A gasp escaped the princess. When her mother presented the silver tiara, she’d mentioned a “matching piece of jewelry—a surprise for later.” So long ago, it seemed.

“… gods decreed otherwise,” the vizar droned on, “for no wedding shall there be, yet one Star of Cursrah shall be wedded to the other Star of Cursrah, and the double chains shall symbolize the union of two souls. The red fire will serve a rebellious spirit, as it sleeps from one life to the next.”

What did this babble mean? Amenstar wondered. She watched, fascinated, as the grand vizar coiled the gaudy necklace in a shallow silver pan with the fire opal centermost. Stooping, she slid the pan under the noses of Gheqet and Tafir, as if to show off the necklace. While the prisoners strained against their chains and captors, the grand vizar summoned an acolyte.

“Sickle.”

A curved blade, razor edge winking in lantern light, was given to the vizar. Amenstar tried to scream, but only gargled spit.

“With the blessings of Shar, Goddess of the Underdark,” intoned the grand vizar. “Here you shall remain, here you shall serve, here you shall obey. Let two lives be joined as one by a river of blood.”

Bending, chanting obscenely, the vizar slipped the blade under the friends’ chins. Gheqet and Tafir made a mighty effort to break their bonds, to hurl off their chains, to scramble to their feet and run.

Struggling against her thick mummy wrappings, Amenstar howled an anguished, “Nooooo!”

Glimpsing the blade’s keen edge, Gheqet and Tafir screamed with Amenstar. With one deft slice, the grand vizar slit their throats. Pinned by chains and claws, the young men barely wriggled as hot blood gouted from their necks in a blazing crimson waterfall. Amenstar heard strangled sobs from severed windpipes, a ghastly whistling, then the spraying and splashing of blood drowned all sound. In seconds, the men were drained dry. Their blood filled the silver pan to overflowing, spilled to the stone, and ran in rivers around their knees.

For the merest instance, as their bodies sagged, Amenstar saw an iridescent glimmer, a silver-purple flash travel between her two friends and the bloody silver bowl, then it winked out. Vizars tugged the dead men aside and without ceremony stuffed the carcasses under a big table in the corner.

Retrieving the red-brimming bowl, the grand vizar fished out the Star of Cursrah and wiped it clean with linen rags. Amenstar gaped. The milky-white fire opal had changed, and was now as red as fresh blood. With great dignity, the grand vizar draped the double chains over Star’s shaven head so the bloody gem rested on her bandaged breast.
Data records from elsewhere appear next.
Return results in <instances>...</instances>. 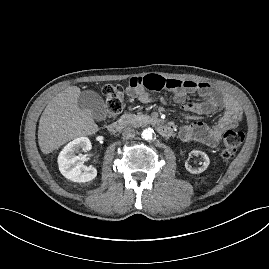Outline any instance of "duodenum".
<instances>
[{
	"label": "duodenum",
	"mask_w": 269,
	"mask_h": 269,
	"mask_svg": "<svg viewBox=\"0 0 269 269\" xmlns=\"http://www.w3.org/2000/svg\"><path fill=\"white\" fill-rule=\"evenodd\" d=\"M122 121H114L108 125V131L112 134L119 132L123 127ZM158 132L163 136H171L174 132V128L170 124H159L157 125Z\"/></svg>",
	"instance_id": "410a0bca"
}]
</instances>
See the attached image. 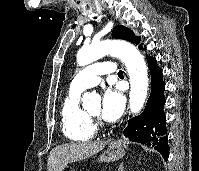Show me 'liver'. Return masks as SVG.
<instances>
[{
    "mask_svg": "<svg viewBox=\"0 0 199 171\" xmlns=\"http://www.w3.org/2000/svg\"><path fill=\"white\" fill-rule=\"evenodd\" d=\"M106 145V142L62 144L53 148L48 156L47 171H63L67 164L88 158Z\"/></svg>",
    "mask_w": 199,
    "mask_h": 171,
    "instance_id": "1",
    "label": "liver"
}]
</instances>
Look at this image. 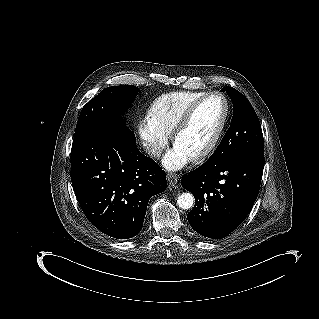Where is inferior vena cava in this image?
<instances>
[{
    "label": "inferior vena cava",
    "instance_id": "1",
    "mask_svg": "<svg viewBox=\"0 0 319 319\" xmlns=\"http://www.w3.org/2000/svg\"><path fill=\"white\" fill-rule=\"evenodd\" d=\"M143 149L150 157H160L162 154V148L157 144L145 142Z\"/></svg>",
    "mask_w": 319,
    "mask_h": 319
}]
</instances>
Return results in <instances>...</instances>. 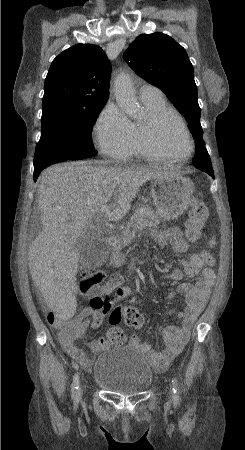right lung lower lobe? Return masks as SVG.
Returning a JSON list of instances; mask_svg holds the SVG:
<instances>
[{"mask_svg":"<svg viewBox=\"0 0 245 450\" xmlns=\"http://www.w3.org/2000/svg\"><path fill=\"white\" fill-rule=\"evenodd\" d=\"M88 157H79V158H74V160H80V159H85ZM42 169H38V170H34V181L37 180L39 173L41 172Z\"/></svg>","mask_w":245,"mask_h":450,"instance_id":"1","label":"right lung lower lobe"}]
</instances>
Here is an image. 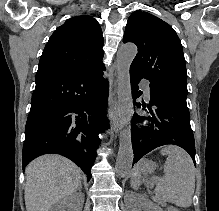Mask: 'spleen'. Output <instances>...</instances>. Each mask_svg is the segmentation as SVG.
I'll list each match as a JSON object with an SVG mask.
<instances>
[{
	"label": "spleen",
	"instance_id": "obj_1",
	"mask_svg": "<svg viewBox=\"0 0 219 211\" xmlns=\"http://www.w3.org/2000/svg\"><path fill=\"white\" fill-rule=\"evenodd\" d=\"M162 155H168L164 165V177L158 179L155 189L156 201H171L179 207H189L195 189L194 163L187 151L178 145H167L161 149ZM141 185V173L133 169L131 187Z\"/></svg>",
	"mask_w": 219,
	"mask_h": 211
}]
</instances>
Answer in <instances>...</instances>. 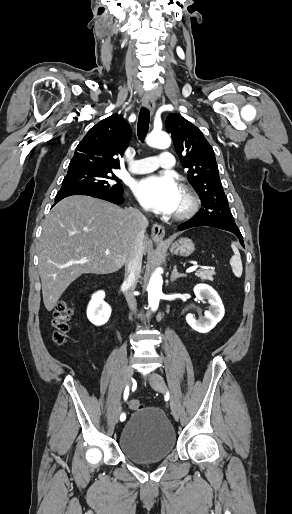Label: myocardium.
<instances>
[{
  "label": "myocardium",
  "instance_id": "myocardium-1",
  "mask_svg": "<svg viewBox=\"0 0 292 514\" xmlns=\"http://www.w3.org/2000/svg\"><path fill=\"white\" fill-rule=\"evenodd\" d=\"M181 196L183 199V205L180 209L175 211V216L177 218L183 219L193 215L196 212L198 207V198L194 193L186 188L182 189Z\"/></svg>",
  "mask_w": 292,
  "mask_h": 514
}]
</instances>
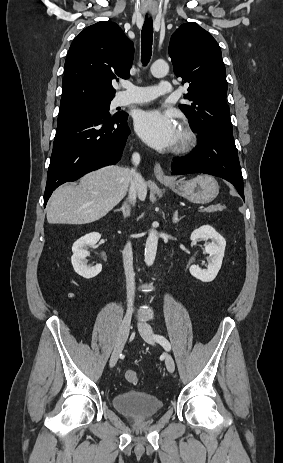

“The final ingredient, samira. Your friends’ life-force, if not their very souls, has been transferred to the gem, and so to you. Their spirits will sustain you for centuries, if need be. For you shall not sleep as does your family, samira. A guardian must be alert, awake. From you we have fashioned, for the first time in Cursrah’s history, a living mummy. You will be the Protector, and guard the family you failed so treacherously. Do you not see the irony, dear Amenstar? In life, you shirked your duty. In unlife, you are forced to perform it.”

Ignoring Star’s garbled cries and weeping, the vizars worked quickly. Star’s head was bound in bandages and painted with resin, avoiding only her eyes and mouth and nose, then all wrapped in gilt cloth. Amenstar could see only blurs through a small, gauzy slit. The painted cartonnage mask was lowered over her head and bound in place, and Star saw only blackness.

The living mummy felt the vizars hoist her onto a hardwood pallet. She didn’t see the acolytes whisk her down the dark tunnel. On the lowermost level, where resided the mummies of Star’s ancestors, and not far from the sealed doors of the replica court where slept Star’s family, gaped a dark, narrow vault. Inside waited a stack of bricks, a bucket of wet mortar, and a sarcophagus with a lid painted in Amenstar’s image. With no more ceremony, the living mummy was tilted into the coffin. The heavy lid was jostled into place and sealed with resin pitch, and the sarcophagus stood upright. It could stand that way forever, if need be.